All messages are supported on at least Windows 2000, so we're good using them all.
There does not seem to be an equivalent to the mouse entered signal provided by GTK+ and Cocoa. There *is* an equivalent to mouse left (`WM_MOUSELEAVE`), but it requires tracking support, which has to be set up in special ways.
Finally, the Alt key has to be retrieved a differnet way. [This](http://stackoverflow.com/questions/9205534/win32-mouse-and-keyboard-combination) says we can use `GetKeyState(VK_MENU)`.
- button ID of event, with order 1 - left, 2 - middle, 3 - right
`GdkEventCrossing` tells us
- whether this was an enter or a leave
- x and y positions of event
- "crossing mode" and "notification type" [not sure if I'll need these - https://developer.gnome.org/gdk3/stable/gdk3-Event-Structures.html#GdkEventCrossing]
(thanks to Daniel_S and daniels (two different people) in irc.gimp.net/#gtk+) (note: the GDK 3.4 documentation has a rather complex description of what `gdk_keymap_add_virtual_modifiers()` does; the latest version has a much better description)
...almost. `NSEvent` doesn't record mouse position directly, but rather relative to the view's parent window.
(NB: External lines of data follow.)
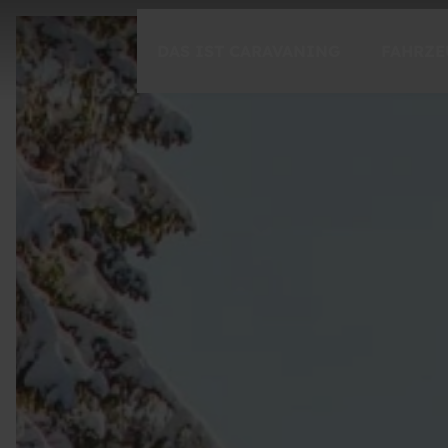
DAS IST CARAVANING
FAHRZE
CARAVANING ENTDECKEN
Freiheit
Spontanität
Momente
CARAVANING 1X1
Einsteigen
Der Ratgeber für unterwegs
Caravaning-Tutorials
Fahrsicherheitstraining mit Timo Boll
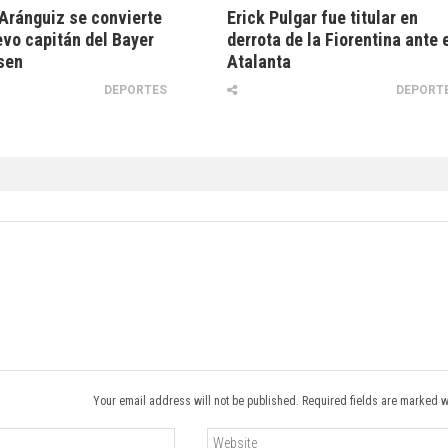
Aránguiz se convierte
Erick Pulgar fue titular en
evo capitán del Bayer
derrota de la Fiorentina ante 
sen
Atalanta
DEPORTES
DEPORT
Your email address will not be published. Required fields are marked w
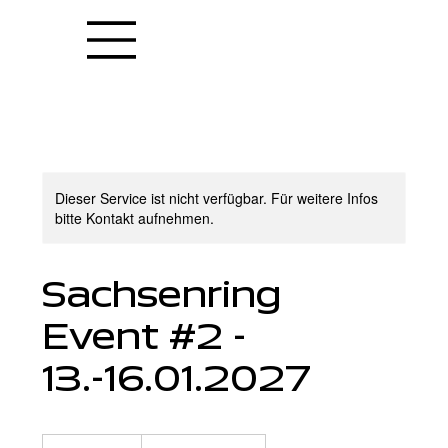
Dieser Service ist nicht verfügbar. Für weitere Infos
bitte Kontakt aufnehmen.
Sachsenring
Event #2 -
13.-16.01.2027
5.390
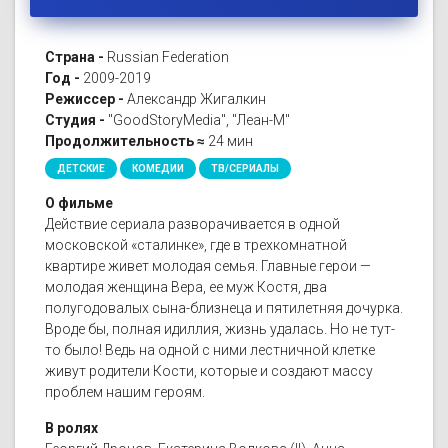
Страна -
Russian Federation
Год -
2009-2019
Режиссер -
Александр Жигалкин
Студия -
"GoodStoryMedia", "Леан-М"
Продолжительность ≈
24 мин
ДЕТСКИЕ
КОМЕДИИ
ТВ/СЕРИАЛЫ
О фильме
Действие сериала разворачивается в одной
московской «сталинке», где в трехкомнатной
квартире живет молодая семья. Главные герои —
молодая женщина Вера, ее муж Костя, два
полугодовалых сына-близнеца и пятилетняя дочурка.
Вроде бы, полная идиллия, жизнь удалась. Но не тут-
то было! Ведь на одной с ними лестничной клетке
живут родители Кости, которые и создают массу
проблем нашим героям.
В ролях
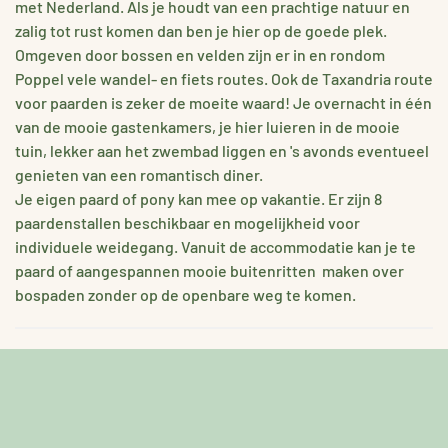
met Nederland. Als je houdt van een prachtige natuur en
zalig tot rust komen dan ben je hier op de goede plek.
Omgeven door bossen en velden zijn er in en rondom
Poppel vele wandel- en fiets routes. Ook de Taxandria route
voor paarden is zeker de moeite waard! Je overnacht in één
van de mooie gastenkamers, je hier luieren in de mooie
tuin, lekker aan het zwembad liggen en 's avonds eventueel
genieten van een romantisch diner.
Je eigen paard of pony kan mee op vakantie. Er zijn 8
paardenstallen beschikbaar en mogelijkheid voor
individuele weidegang. Vanuit de accommodatie kan je te
paard of aangespannen mooie buitenritten maken over
bospaden zonder op de openbare weg te komen.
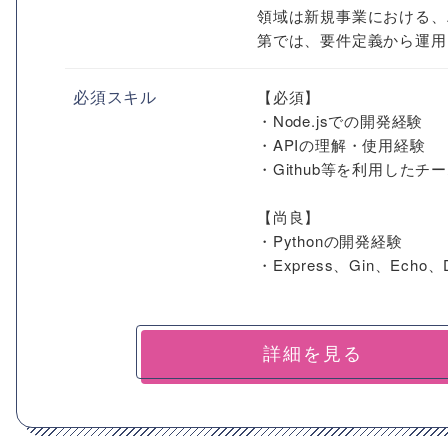
領域は新規事業における、
第では、要件定義から運用、
必須スキル
【必須】
・Node.jsでの開発経験
・APIの理解・使用経験
・Github等を利用したチ
【尚良】
・Pythonの開発経験
・Express、Gin、Echo、D
詳細を見る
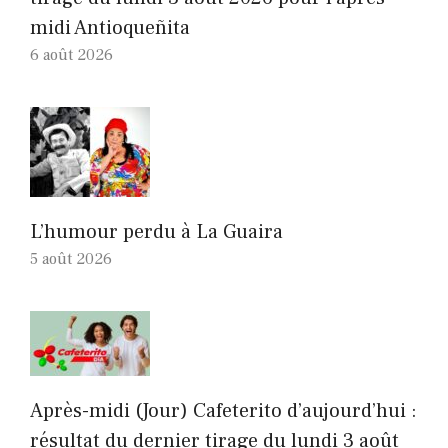
midi Antioqueñita
6 août 2026
L’humour perdu à La Guaira
5 août 2026
Après-midi (Jour) Cafeterito d’aujourd’hui :
résultat du dernier tirage du lundi 3 août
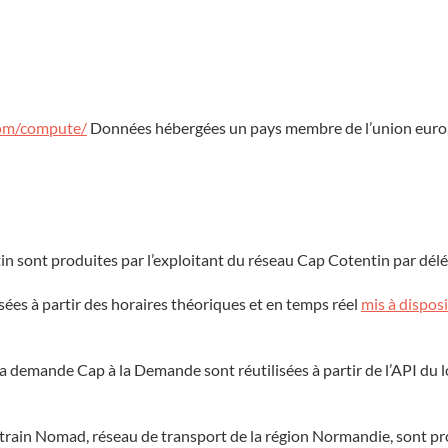
com/compute/
Données hébergées un pays membre de l’union eur
 sont produites par l’exploitant du réseau Cap Cotentin par délé
lisées à partir des horaires théoriques et en temps réel
mis à disposi
la demande Cap à la Demande sont réutilisées à partir de l’API du l
 train Nomad, réseau de transport de la région Normandie, sont prod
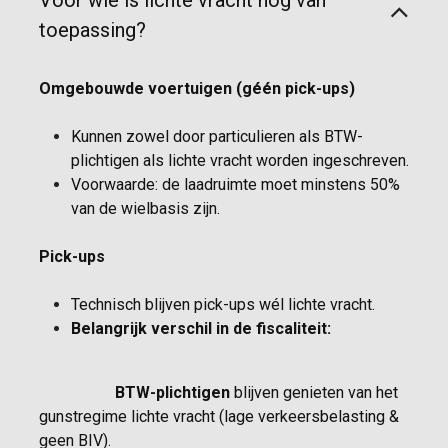
Voor wie is lichte vracht nog van
toepassing?
Omgebouwde voertuigen (géén pick-ups)
Kunnen zowel door particulieren als BTW-
plichtigen als lichte vracht worden ingeschreven.
Voorwaarde: de laadruimte moet minstens 50%
van de wielbasis zijn.
Pick-ups
Technisch blijven pick-ups wél lichte vracht.
Belangrijk verschil in de fiscaliteit:
​BTW-plichtigen
blijven genieten van het
gunstregime lichte vracht (lage verkeersbelasting &
geen BIV).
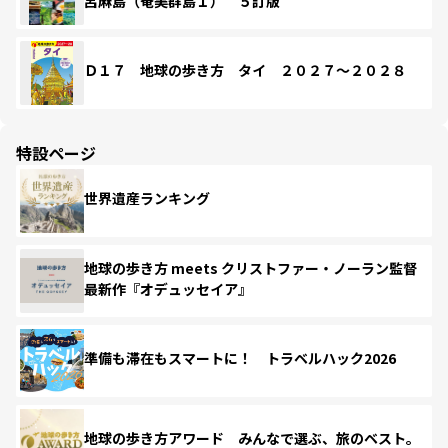
呂麻島（奄美群島１） ５訂版
Ｄ１７ 地球の歩き方 タイ ２０２７～２０２８
特設ページ
世界遺産ランキング
地球の歩き方 meets クリストファー・ノーラン監督
最新作『オデュッセイア』
準備も滞在もスマートに！ トラベルハック2026
地球の歩き方アワード みんなで選ぶ、旅のベスト。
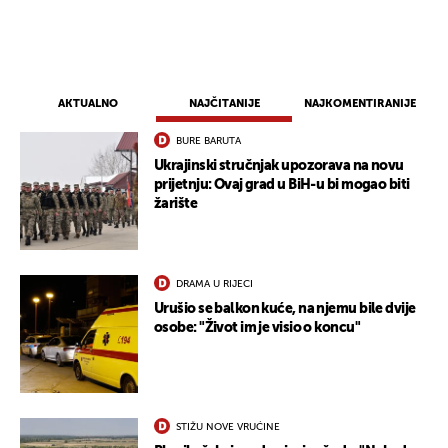
AKTUALNO
NAJČITANIJE
NAJKOMENTIRANIJE
BURE BARUTA
Ukrajinski stručnjak upozorava na novu
prijetnju: Ovaj grad u BiH-u bi mogao biti
žarište
DRAMA U RIJECI
Urušio se balkon kuće, na njemu bile dvije
osobe: "Život im je visio o koncu"
STIŽU NOVE VRUĆINE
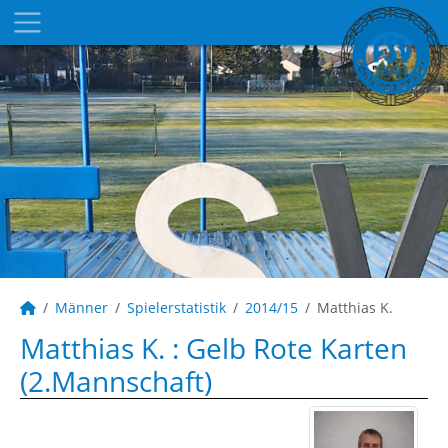
Männer
Spielerstatistik
2014/15
Matthias K.
Matthias K. : Gelb Rote Karten
(2.Mannschaft)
The NSView Programming Guide says we can do
For the button number, there's `-[e buttonNumber]`. The exact number is described below. The reference also says "This method is intended for use with the NSOtherMouseDown, NSOtherMouseUp, and NSOtherMouseDragged events, but will return values for NSLeftMouse... and NSRightMouse... events also.", so since we build our class at runtime, we can just assign the same implementation function to each type of event (the `sel` argument will differ, but since we can just get the button number directly we don't have to worry).
The click count is specified in `-[e clickCount]`, so we can distinguish between single-click and double-click easily. Note "Returns 0 for a mouse-up event if a time threshold has passed since the corresponding mouse-down event. This is because if this time threshold passes before the mouse button is released, it is no longer considered a mouse click, but a mouse-down event followed by a mouse-up event.". The Event Programing Guide says "Find out how many mouse clicks occurred in quick succession (clickCount); multiple mouse clicks are conceptually treated as a single mouse-down event within a narrow time threshold (although they arrive in a series of mouseDown: messages). As with modifier keys, a double- or triple-click can change the significance of a mouse event for an application. (See Listing 4-3 for an example.)" which indicates that a click event is sent before a double-click.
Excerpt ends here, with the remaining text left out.